[[ Source information, beginning ]]

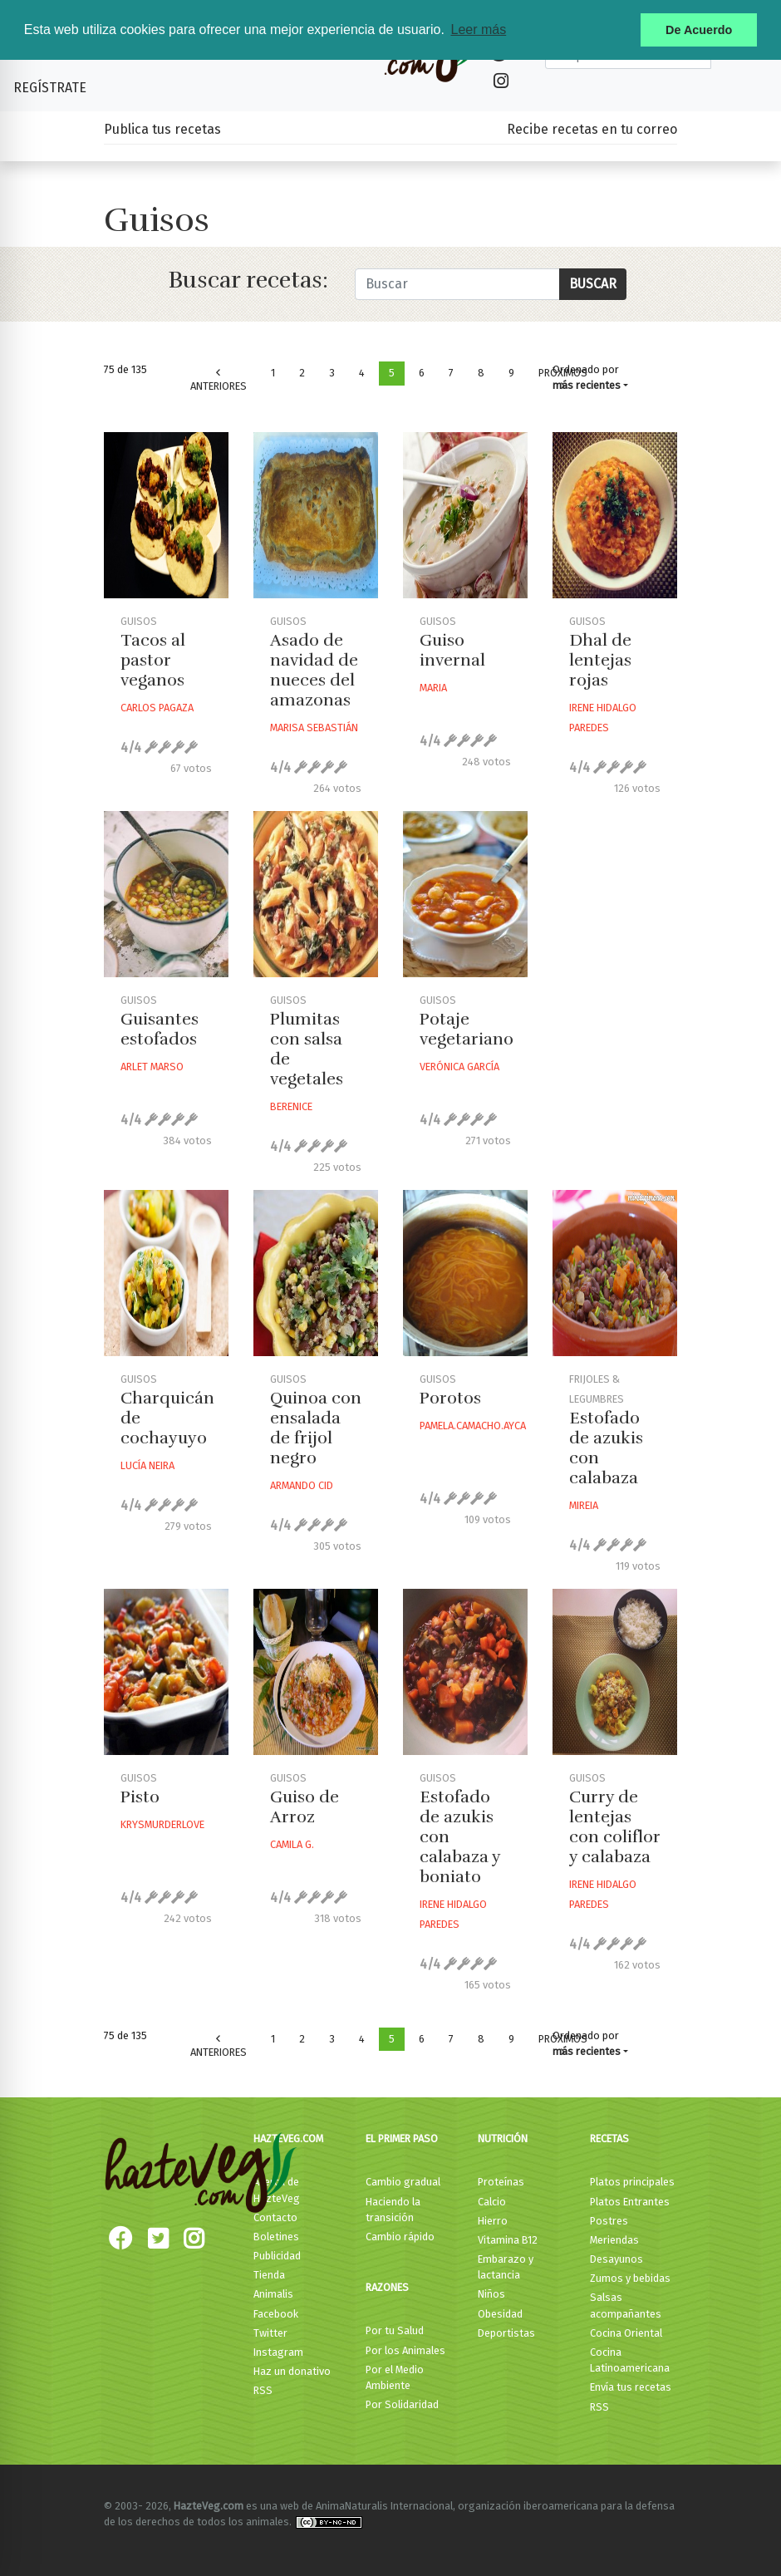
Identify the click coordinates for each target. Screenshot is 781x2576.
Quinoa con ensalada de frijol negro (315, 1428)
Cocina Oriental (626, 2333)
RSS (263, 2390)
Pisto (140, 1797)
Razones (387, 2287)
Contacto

[[ Source information, end ]]

§ Your objective
Would you return the whole listing above exactly as written, skipping any image?

§ Finished exercise
Identify the click coordinates for each target. Screenshot is 781x2576.
Quinoa con ensalada de frijol negro (315, 1428)
Cocina Oriental (626, 2333)
RSS (263, 2390)
Pisto (140, 1797)
Razones (387, 2287)
Contacto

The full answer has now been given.